How many of you are using Linux Repositories in your own production environments? Is there any thing you would change or do differently right now?For those of you who have made the switch did you notice any performance differences?
I have many SAN’s arriving my way in the next few weeks. Many PB’s of storage. For Veeam I’m going to be using NVMe flash at our production. We want the ability to run a good amount of prod from backups for labs, testing, fast recovery in a critical event. I also have tape jobs running air gapped copies at multiple sites. . . For DR, it’s less common to run out there so it’s not going to be quite as fast on the storage side.
As I’m using SAN’s, I need to attach servers. Currently with Windows servers things have been great, but the idea of immutable storage is nice. This gives me an opportunity to potentially change 1 or both sites even to Linux .
Currently now I have an all in 1 setup at each site. It actually works good, but running Proxy, Repo and tape servers from the same box is pretty taxing and not nearly as scalable.

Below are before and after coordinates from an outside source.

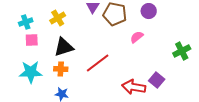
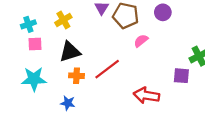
pink semicircle: (137, 37) -> (141, 41), moved
orange cross: (61, 69) -> (76, 76), moved
purple square: (157, 80) -> (181, 76), moved, turned -35

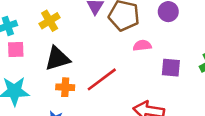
pink semicircle: (141, 41) -> (142, 46), turned 32
purple square: (181, 76) -> (171, 68), moved

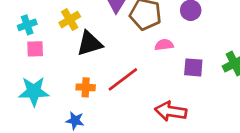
black triangle: (57, 59) -> (90, 43), moved

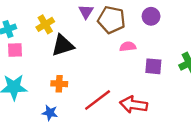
red line: (123, 79) -> (98, 100), moved

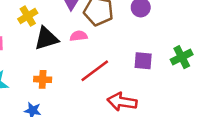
pink semicircle: (128, 47) -> (79, 36), moved
red line: (98, 100) -> (95, 71), moved

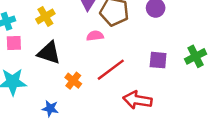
black triangle: (46, 38) -> (49, 53), moved, turned 35
orange cross: (43, 79) -> (73, 81), moved, turned 35

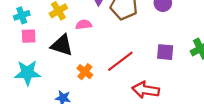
pink semicircle: (95, 36) -> (84, 25), moved

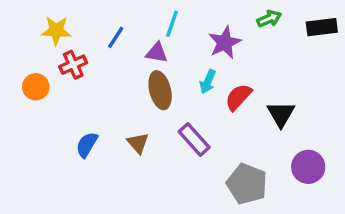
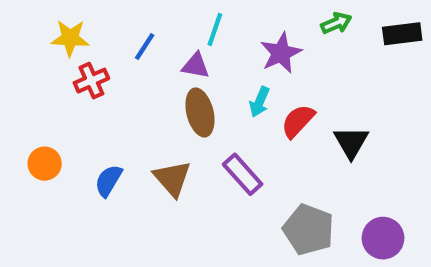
orange circle: (36, 87) -> (45, 164), moved
brown triangle: (138, 143) -> (172, 178), size x1.4
purple circle: (308, 167) -> (383, 238), moved

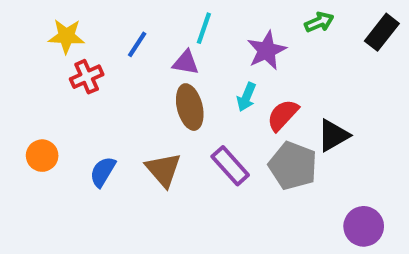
black rectangle: (402, 34) -> (382, 32), turned -45
black triangle: (351, 142) -> (333, 135), turned 30
gray pentagon: (309, 230) -> (293, 166), moved

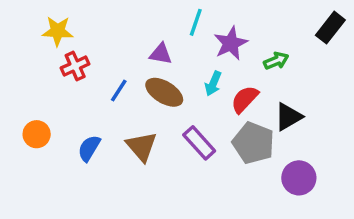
green arrow: (319, 22) -> (276, 61), moved
cyan line: (204, 28) -> (196, 22), moved
blue line: (137, 44) -> (119, 90), moved
brown ellipse: (190, 107) -> (164, 92), turned -45
purple circle: (364, 226) -> (299, 178), moved

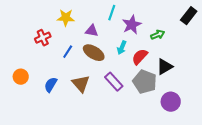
yellow star: (58, 31) -> (66, 18), moved

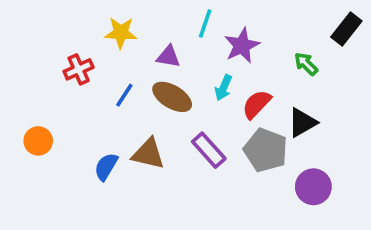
green arrow: (158, 35) -> (306, 64), moved, turned -112
brown triangle: (81, 84) -> (148, 154), turned -36
blue semicircle: (51, 85) -> (106, 167), moved

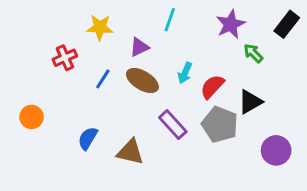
purple star: (242, 46) -> (231, 24), moved
purple triangle: (168, 57) -> (139, 47), turned -35
brown triangle: (148, 154) -> (130, 152), moved
purple circle: (313, 187) -> (276, 150), moved

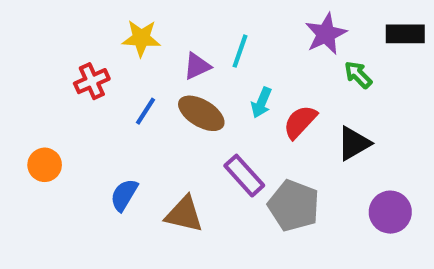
cyan line: (170, 20) -> (240, 51), moved
black rectangle: (287, 24) -> (405, 34), turned 52
gray pentagon: (220, 125) -> (294, 206), moved

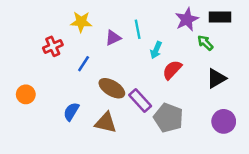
black rectangle: (405, 34) -> (220, 17), moved
cyan line: (240, 51) -> (138, 29), turned -30
cyan arrow: (261, 103) -> (156, 50), moved
brown ellipse: (201, 113) -> (112, 88), moved
black triangle: (354, 143) -> (216, 78), moved

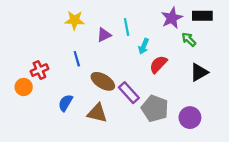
red cross: (53, 46) -> (39, 70), moved
blue line: (84, 64) -> (77, 59), turned -49
purple circle: (224, 121) -> (190, 118), moved

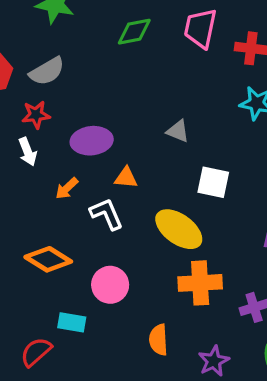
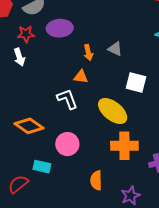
purple ellipse: (92, 141) -> (60, 28), moved
orange arrow: (67, 188) -> (88, 53), moved, turned -63

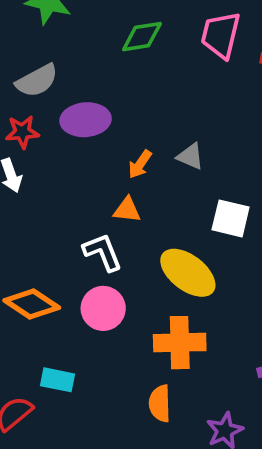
orange arrow: (88, 53) -> (140, 164), turned 49
pink circle: (67, 144) -> (103, 308), moved
orange cross: (124, 146) -> (180, 343), moved

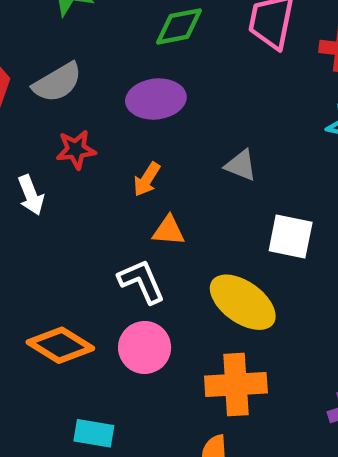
purple ellipse: (86, 120) -> (156, 99), moved
red star: (22, 132) -> (76, 150), moved
orange arrow: (140, 164) -> (147, 179), moved

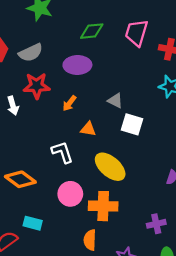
red star: (76, 150) -> (37, 86), size x1.4
orange triangle: (169, 231) -> (88, 129), moved
white square: (291, 237) -> (132, 124), moved
pink circle: (145, 347) -> (70, 194), moved

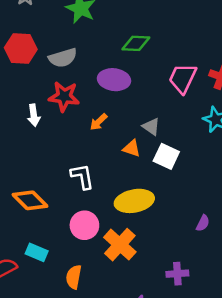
pink trapezoid: (136, 33) -> (183, 78), moved
orange triangle: (88, 129) -> (132, 148), moved
yellow ellipse: (110, 167) -> (134, 201), turned -60
orange cross: (103, 206) -> (120, 245), turned 32
orange semicircle: (90, 240) -> (74, 277), moved

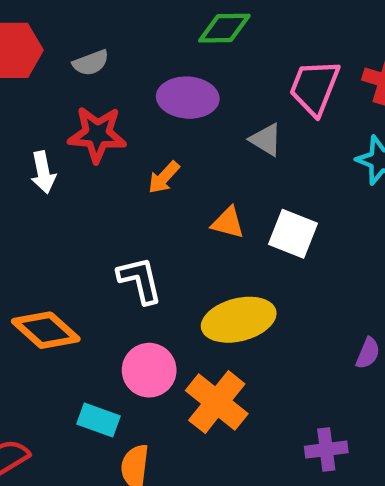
gray semicircle: (63, 58) -> (91, 63), size x0.7
gray triangle: (151, 127) -> (266, 140), moved
cyan rectangle: (37, 252) -> (98, 420), moved

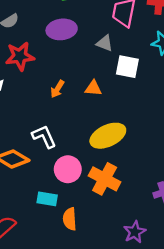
orange arrow: (164, 177) -> (57, 89), moved
white square: (293, 234) -> (127, 67), moved
white L-shape: (140, 280) -> (44, 136), moved

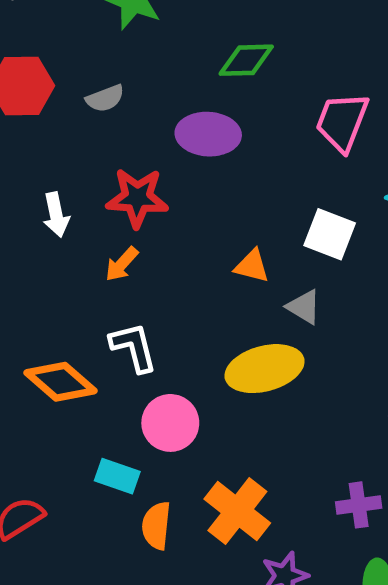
gray triangle: (105, 43) -> (304, 307), moved
red star: (20, 56) -> (137, 198), moved
orange arrow: (57, 89) -> (122, 264), moved
orange cross: (105, 179) -> (237, 511), moved

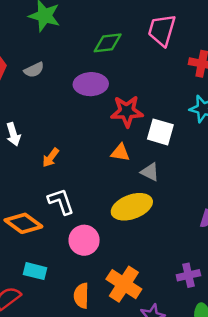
pink trapezoid: (342, 122) -> (162, 30), moved
red star: (137, 198) -> (127, 111), moved
cyan rectangle: (117, 476) -> (35, 271), moved

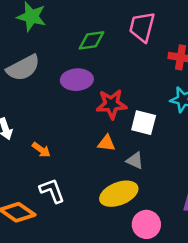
gray semicircle: (34, 70) -> (23, 68), size x1.8
orange arrow: (51, 158) -> (41, 150), turned -90
pink circle: (84, 240) -> (146, 224), moved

I was thinking of having a few multiuse boxes (Proxy/Repo) but that would need to split out the tape servers unless I separate drives to each server, and specify specific jobs, affinity rules etc. Option 2 is add stand alone tape servers. Right now with the AllInOne setup the repo IS the tape server. With fiber storage, It’s reading and writing from the same host and very fast.
The separated servers will scale much better, but I’m torn between having a few “multi use” boxes, or splitting proxy, repo, tape etc.
If you could redesign your setup, would you keep all your servers separate, or combine a Tape server and Repo, or Proxy and Repo. Having a few additional proxies or repos in the future might be something that gets changed in my plan as well.
I’ll be logging some performance metrics and doing some benchmarks testing once I get things setup. Hopefully it may help a few people get the most out of their equipment. Those random read/writes are hitting my current Veeam SAN pretty hard as things have become fragmented.